No pictures go into the copy. Write out every line below exactly.

===== INPUT DATA =====

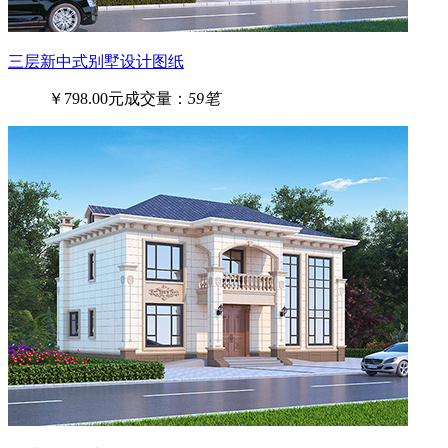
三层新中式别墅设计图纸
￥798.00元
成交量：
59笔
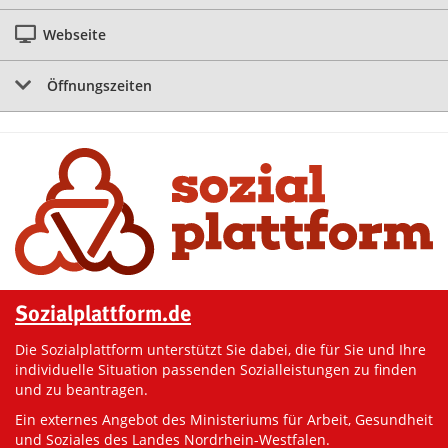
Webseite
Öffnungszeiten
Sozialplattform.de
Die Sozialplattform unterstützt Sie dabei, die für Sie und Ihre
individuelle Situation passenden Sozialleistungen zu finden
und zu beantragen.
Ein externes Angebot des Ministeriums für Arbeit, Gesundheit
und Soziales des Landes Nordrhein-Westfalen.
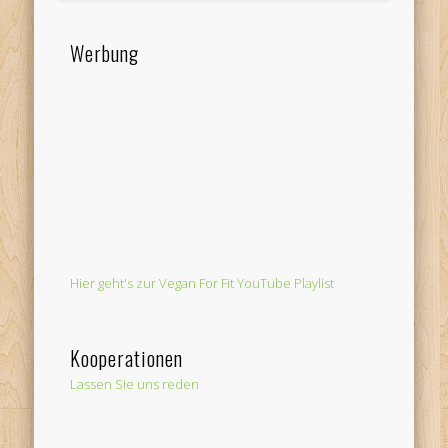
Werbung
Hier geht's zur Vegan For Fit YouTube Playlist
Kooperationen
Lassen Sie uns reden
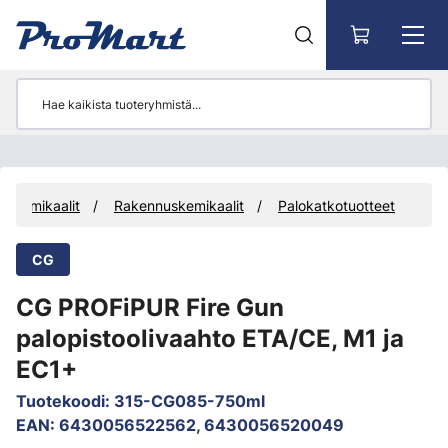
Siirry pääsisältöön
Kemikaalit
Rakennuskemikaalit
Palokatkotuotteet
CG
CG PROFiPUR Fire Gun
palopistoolivaahto ETA/CE, M1 ja
EC1+
Tuotekoodi
:
315-CG085-750ml
EAN
:
6430056522562, 6430056520049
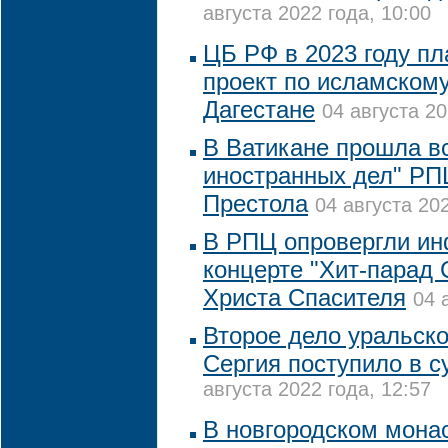
августа 2022 года, 10:00
ЦБ РФ в 2023 году пл
проект по исламскому
Дагестане
04 августа 20
В Ватикане прошла в
иностранных дел" РП
Престола
04 августа 202
В РПЦ опровергли и
концерте "Хит-парад
Христа Спасителя
04 
Второе дело уральско
Сергия поступило в с
августа 2022 года, 12:57
В новгородском мона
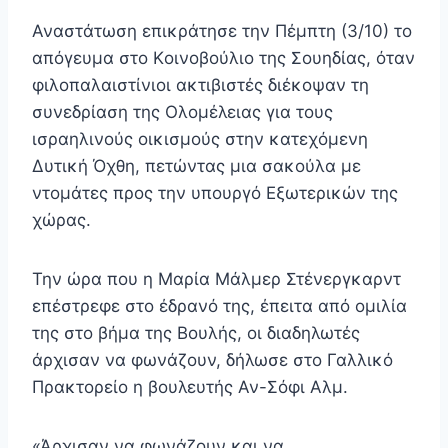
Αναστάτωση επικράτησε την Πέμπτη (3/10) το
απόγευμα στο Kοινοβούλιο της Σουηδίας, όταν
φιλοπαλαιστίνιοι ακτιβιστές διέκοψαν τη
συνεδρίαση της Ολομέλειας για τους
ισραηλινούς οικισμούς στην κατεχόμενη
Δυτική Όχθη, πετώντας μια σακούλα με
ντομάτες προς την υπουργό Εξωτερικών της
χώρας.
Την ώρα που η Μαρία Μάλμερ Στένεργκαρντ
επέστρεφε στο έδρανό της, έπειτα από ομιλία
της στο βήμα της Βουλής, οι διαδηλωτές
άρχισαν να φωνάζουν, δήλωσε στο Γαλλικό
Πρακτορείο η βουλευτής Αν-Σόφι Αλμ.
«Άρχισαν να φωνάζουν και να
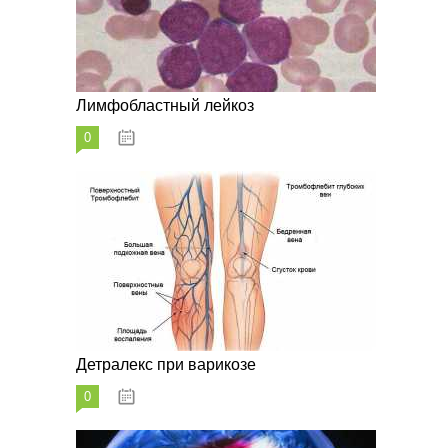
Лимфобластный лейкоз
0
07.10.2023
Детралекс при варикозе
0
07.10.2023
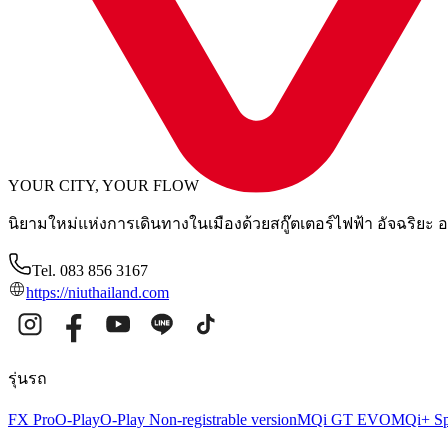
Product news
28 พฤศจิกายน 2025
เปิดตัวรุ่นรถ Motor Expo 2025 กระแสแรง! NIU Thai
Motor Expo 2025 ที่ผ่านมา NIU ได้เปิดตัวรถมอไซค์ไฟฟ้ารุ่นใ
YOUR CITY, YOUR FLOW
นิยามใหม่แห่งการเดินทางในเมืองด้วยสกู๊ตเตอร์ไฟฟ้า อัจฉริยะ 
Tel. 083 856 3167
https://niuthailand.com
รุ่นรถ
FX Pro
O-Play
O-Play Non-registrable version
MQi GT EVO
MQi+ Sp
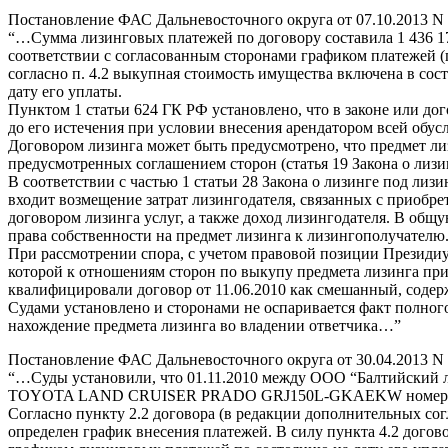
Постановление ФАС Дальневосточного округа от 07.10.2013 N 
“…Сумма лизинговых платежей по договору составила 1 436 1
соответствии с согласованным сторонами графиком платежей (п
согласно п. 4.2 выкупная стоимость имущества включена в со
дату его уплаты.
Пунктом 1 статьи 624 ГК РФ установлено, что в законе или до
до его истечения при условии внесения арендатором всей обу
Договором лизинга может быть предусмотрено, что предмет лиз
предусмотренных соглашением сторон (статья 19 Закона о лизи
В соответствии с частью 1 статьи 28 Закона о лизинге под ли
входит возмещение затрат лизингодателя, связанных с приобр
договором лизинга услуг, а также доход лизингодателя. В общ
права собственности на предмет лизинга к лизингополучателю
При рассмотрении спора, с учетом правовой позиции Президиу
которой к отношениям сторон по выкупу предмета лизинга пр
квалифицировали договор от 11.06.2010 как смешанный, содер
Судами установлено и сторонами не оспаривается факт полног
нахождение предмета лизинга во владении ответчика…”
Постановление ФАС Дальневосточного округа от 30.04.2013 N 
“…Суды установили, что 01.11.2010 между ООО “Балтийский л
TOYOTA LAND CRUISER PRADO GRJ150L-GKAEKW номер дви
Согласно пункту 2.2 договора (в редакции дополнительных сог
определен график внесения платежей. В силу пункта 4.2 дого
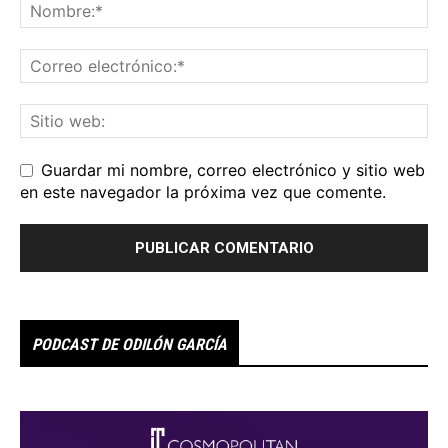
Guardar mi nombre, correo electrónico y sitio web
en este navegador la próxima vez que comente.
PODCAST DE ODILÓN GARCÍA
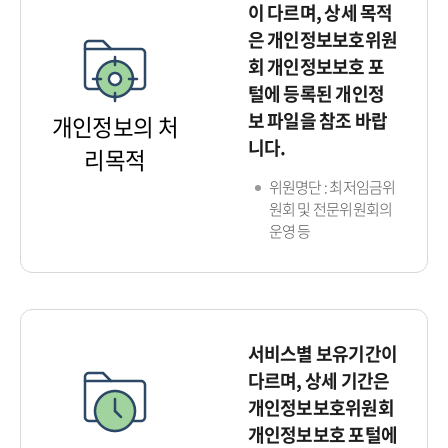
이 다르며, 상세 목적
은 개인정보보호위원
회 개인정보보호 포
털에 등록된 개인정
보 파일을 참조 바랍
개인정보의 처
니다.
리목적
위원명단 : 최저임금위
원회 및 전문위원회의
운영 등
서비스별 보유기간이
다르며, 상세 기간은
개인정보보호위원회
개인정보보호 포털에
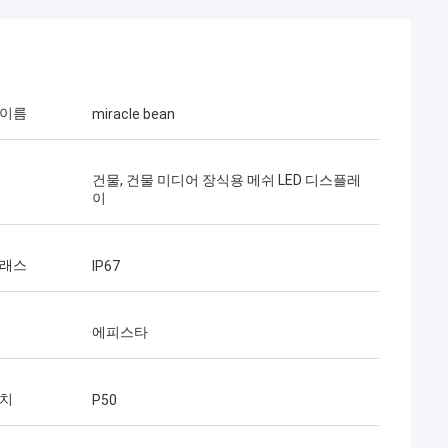
 이름
miracle bean
건물, 건물 미디어 장식용 메쉬 LED 디스플레
이
클래스
IP67
에피스타
 좋습니다, 나 당
협력을 건설하고 싶으
피치
P50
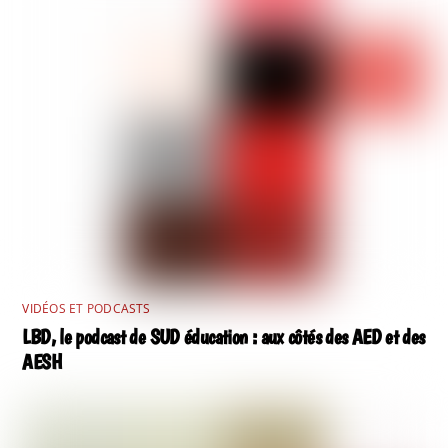
VIDÉOS ET PODCASTS
LBD, le podcast de SUD éducation : aux côtés des AED et des
AESH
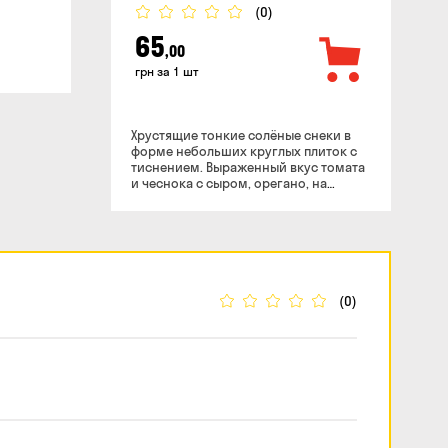
(0)
65
,00
грн за 1 шт
Хрустящие тонкие солёные снеки в
форме небольших круглых плиток с
тиснением. Выраженный вкус томата
и чеснока с сыром, орегано, на
втором плане - привкус и аромат
базилика и сливочного масла.
«MARINARA» в переводе с
итальянского – «морской соус»,
однако в состав этой пиццы не входят
морепродукты. Такое название она
получила в честь рыбаков,
(0)
употреблявших ее ежедневно. Кроме
теста и помидоров в нее добавляют,
чеснок, базилик и другие
итальянские травы. «Пицетта чипс
«МАРИНАРА» сочетает в себе сыр
Моцарелла, томат та базилик с
пикантной ноткой чеснока и, для
полноты вкуса, мы добавляем именно
сыры «GAUDA» и «MAASDAM»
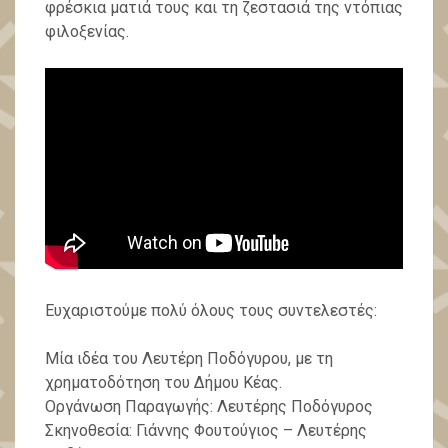
φρέσκια ματιά τους και τη ζεστασιά της ντόπιας
φιλοξενίας.
Ευχαριστούμε πολύ όλους τους συντελεστές:
Μία ιδέα του Λευτέρη Ποδόγυρου, με τη
χρηματοδότηση του Δήμου Κέας.
Οργάνωση Παραγωγής: Λευτέρης Ποδόγυρος
Σκηνοθεσία: Γιάννης Φουτούγιος – Λευτέρης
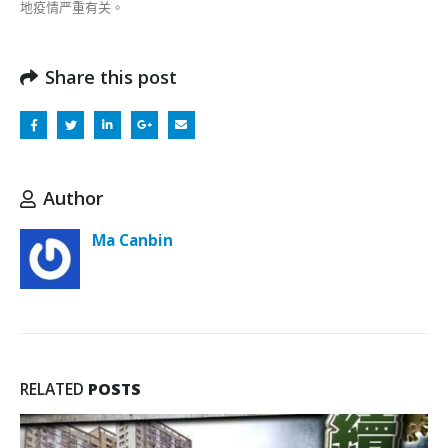
地疫情严重有关。
Share this post
Author
Ma Canbin
RELATED
POSTS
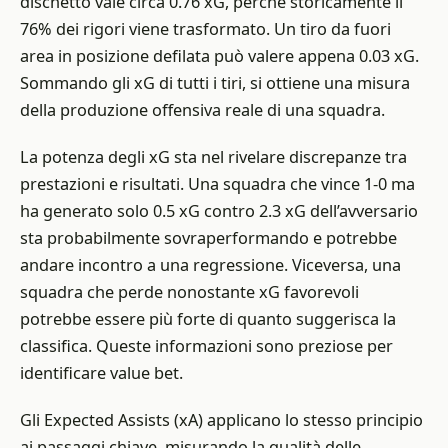
dischetto vale circa 0.76 xG, perché storicamente il
76% dei rigori viene trasformato. Un tiro da fuori
area in posizione defilata può valere appena 0.03 xG.
Sommando gli xG di tutti i tiri, si ottiene una misura
della produzione offensiva reale di una squadra.
La potenza degli xG sta nel rivelare discrepanze tra
prestazioni e risultati. Una squadra che vince 1-0 ma
ha generato solo 0.5 xG contro 2.3 xG dell’avversario
sta probabilmente sovraperformando e potrebbe
andare incontro a una regressione. Viceversa, una
squadra che perde nonostante xG favorevoli
potrebbe essere più forte di quanto suggerisca la
classifica. Queste informazioni sono preziose per
identificare value bet.
Gli Expected Assists (xA) applicano lo stesso principio
ai passaggi chiave, misurando la qualità delle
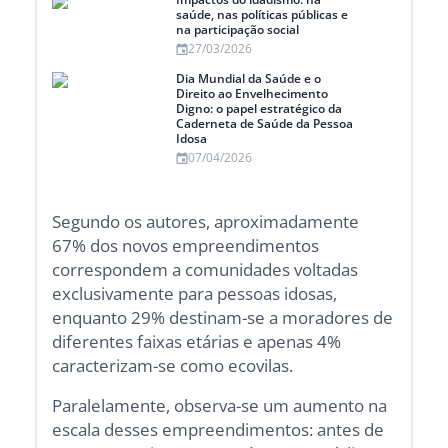
saúde, nas políticas públicas e
na participação social
27/03/2026
Dia Mundial da Saúde e o
Direito ao Envelhecimento
Digno: o papel estratégico da
Caderneta de Saúde da Pessoa
Idosa
07/04/2026
Segundo os autores, aproximadamente
67% dos novos empreendimentos
correspondem a comunidades voltadas
exclusivamente para pessoas idosas,
enquanto 29% destinam-se a moradores de
diferentes faixas etárias e apenas 4%
caracterizam-se como ecovilas.
Paralelamente, observa-se um aumento na
escala desses empreendimentos: antes de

=====

REPLY TO THE EXERCISE:
三层新中式别墅设计图纸
￥798.00元
成交量：
59笔
Webseite
Öffnungszeiten
Sozialplattform.de
Die Sozialplattform unterstützt Sie dabei, die für Sie und Ihre
individuelle Situation passenden Sozialleistungen zu finden
und zu beantragen.
Ein externes Angebot des Ministeriums für Arbeit, Gesundheit
und Soziales des Landes Nordrhein-Westfalen.
Werbung
Hier geht's zur Vegan For Fit YouTube Playlist
Kooperationen
Lassen Sie uns reden
Siirry pääsisältöön
Kemikaalit
Rakennuskemikaalit
Palokatkotuotteet
CG
CG PROFiPUR Fire Gun
palopistoolivaahto ETA/CE, M1 ja
EC1+
Tuotekoodi
:
315-CG085-750ml
EAN
:
6430056522562, 6430056520049
августа 2022 года, 10:00
ЦБ РФ в 2023 году пл
проект по исламскому
Дагестане
04 августа 20
В Ватикане прошла в
иностранных дел" РП
Престола
04 августа 202
В РПЦ опровергли и
концерте "Хит-парад
Христа Спасителя
04 
Второе дело уральско
Сергия поступило в с
августа 2022 года, 12:57
В новгородском мона
Αναστάτωση επικράτησε την Πέμπτη (3/10) το
απόγευμα στο Kοινοβούλιο της Σουηδίας, όταν
φιλοπαλαιστίνιοι ακτιβιστές διέκοψαν τη
συνεδρίαση της Ολομέλειας για τους
ισραηλινούς οικισμούς στην κατεχόμενη
Δυτική Όχθη, πετώντας μια σακούλα με
ντομάτες προς την υπουργό Εξωτερικών της
χώρας.
Την ώρα που η Μαρία Μάλμερ Στένεργκαρντ
επέστρεφε στο έδρανό της, έπειτα από ομιλία
της στο βήμα της Βουλής, οι διαδηλωτές
άρχισαν να φωνάζουν, δήλωσε στο Γαλλικό
Πρακτορείο η βουλευτής Αν-Σόφι Αλμ.
«Άρχισαν να φωνάζουν και να
Лимфобластный лейкоз
0
07.10.2023
Детралекс при варикозе
0
07.10.2023
Product news
28 พฤศจิกายน 2025
เปิดตัวรุ่นรถ Motor Expo 2025 กระแสแรง! NIU Thai
Motor Expo 2025 ที่ผ่านมา NIU ได้เปิดตัวรถมอไซค์ไฟฟ้ารุ่นใ
YOUR CITY, YOUR FLOW
นิยามใหม่แห่งการเดินทางในเมืองด้วยสกู๊ตเตอร์ไฟฟ้า อัจฉริยะ 
Tel. 083 856 3167
https://niuthailand.com
รุ่นรถ
FX Pro
O-Play
O-Play Non-registrable version
MQi GT EVO
MQi+ Sp
Постановление ФАС Дальневосточного округа от 07.10.2013 N 
“…Сумма лизинговых платежей по договору составила 1 436 1
соответствии с согласованным сторонами графиком платежей (п
согласно п. 4.2 выкупная стоимость имущества включена в со
дату его уплаты.
Пунктом 1 статьи 624 ГК РФ установлено, что в законе или до
до его истечения при условии внесения арендатором всей обу
Договором лизинга может быть предусмотрено, что предмет лиз
предусмотренных соглашением сторон (статья 19 Закона о лизи
В соответствии с частью 1 статьи 28 Закона о лизинге под ли
входит возмещение затрат лизингодателя, связанных с приобр
договором лизинга услуг, а также доход лизингодателя. В общ
права собственности на предмет лизинга к лизингополучателю
При рассмотрении спора, с учетом правовой позиции Президиу
которой к отношениям сторон по выкупу предмета лизинга пр
квалифицировали договор от 11.06.2010 как смешанный, содер
Судами установлено и сторонами не оспаривается факт полног
нахождение предмета лизинга во владении ответчика…”
Постановление ФАС Дальневосточного округа от 30.04.2013 N 
“…Суды установили, что 01.11.2010 между ООО “Балтийский л
TOYOTA LAND CRUISER PRADO GRJ150L-GKAEKW номер дви
Согласно пункту 2.2 договора (в редакции дополнительных сог
определен график внесения платежей. В силу пункта 4.2 дого
Guardar mi nombre, correo electrónico y sitio web
en este navegador la próxima vez que comente.
PODCAST DE ODILÓN GARCÍA
이 다르며, 상세 목적
은 개인정보보호위원
회 개인정보보호 포
털에 등록된 개인정
보 파일을 참조 바랍
개인정보의 처
니다.
리목적
위원명단 : 최저임금위
원회 및 전문위원회의
운영 등
서비스별 보유기간이
다르며, 상세 기간은
개인정보보호위원회
개인정보보호 포털에
 이름
miracle bean
건물, 건물 미디어 장식용 메쉬 LED 디스플레
이
클래스
IP67
에피스타
 좋습니다, 나 당
협력을 건설하고 싶으
피치
P50
VIDÉOS ET PODCASTS
LBD, le podcast de SUD éducation : aux côtés des AED et des
AESH
(0)
65
,00
грн за 1 шт
Хрустящие тонкие солёные снеки в
форме небольших круглых плиток с
тиснением. Выраженный вкус томата
и чеснока с сыром, орегано, на
втором плане - привкус и аромат
базилика и сливочного масла.
«MARINARA» в переводе с
итальянского – «морской соус»,
однако в состав этой пиццы не входят
морепродукты. Такое название она
получила в честь рыбаков,
(0)
употреблявших ее ежедневно. Кроме
теста и помидоров в нее добавляют,
чеснок, базилик и другие
итальянские травы. «Пицетта чипс
«МАРИНАРА» сочетает в себе сыр
Моцарелла, томат та базилик с
пикантной ноткой чеснока и, для
полноты вкуса, мы добавляем именно
сыры «GAUDA» и «MAASDAM»
φρέσκια ματιά τους και τη ζεστασιά της ντόπιας
φιλοξενίας.
Ευχαριστούμε πολύ όλους τους συντελεστές:
Μία ιδέα του Λευτέρη Ποδόγυρου, με τη
χρηματοδότηση του Δήμου Κέας.
Οργάνωση Παραγωγής: Λευτέρης Ποδόγυρος
Σκηνοθεσία: Γιάννης Φουτούγιος – Λευτέρης
地疫情严重有关。
Share this post
Author
Ma Canbin
RELATED
POSTS
dischetto vale circa 0.76 xG, perché storicamente il
76% dei rigori viene trasformato. Un tiro da fuori
area in posizione defilata può valere appena 0.03 xG.
Sommando gli xG di tutti i tiri, si ottiene una misura
della produzione offensiva reale di una squadra.
La potenza degli xG sta nel rivelare discrepanze tra
prestazioni e risultati. Una squadra che vince 1-0 ma
ha generato solo 0.5 xG contro 2.3 xG dell’avversario
sta probabilmente sovraperformando e potrebbe
andare incontro a una regressione. Viceversa, una
squadra che perde nonostante xG favorevoli
potrebbe essere più forte di quanto suggerisca la
classifica. Queste informazioni sono preziose per
identificare value bet.
Gli Expected Assists (xA) applicano lo stesso principio
ai passaggi chiave, misurando la qualità delle
saúde, nas políticas públicas e
na participação social
27/03/2026
Dia Mundial da Saúde e o
Direito ao Envelhecimento
Digno: o papel estratégico da
Caderneta de Saúde da Pessoa
Idosa
07/04/2026
Segundo os autores, aproximadamente
67% dos novos empreendimentos
correspondem a comunidades voltadas
exclusivamente para pessoas idosas,
enquanto 29% destinam-se a moradores de
diferentes faixas etárias e apenas 4%
caracterizam-se como ecovilas.
Paralelamente, observa-se um aumento na
escala desses empreendimentos: antes de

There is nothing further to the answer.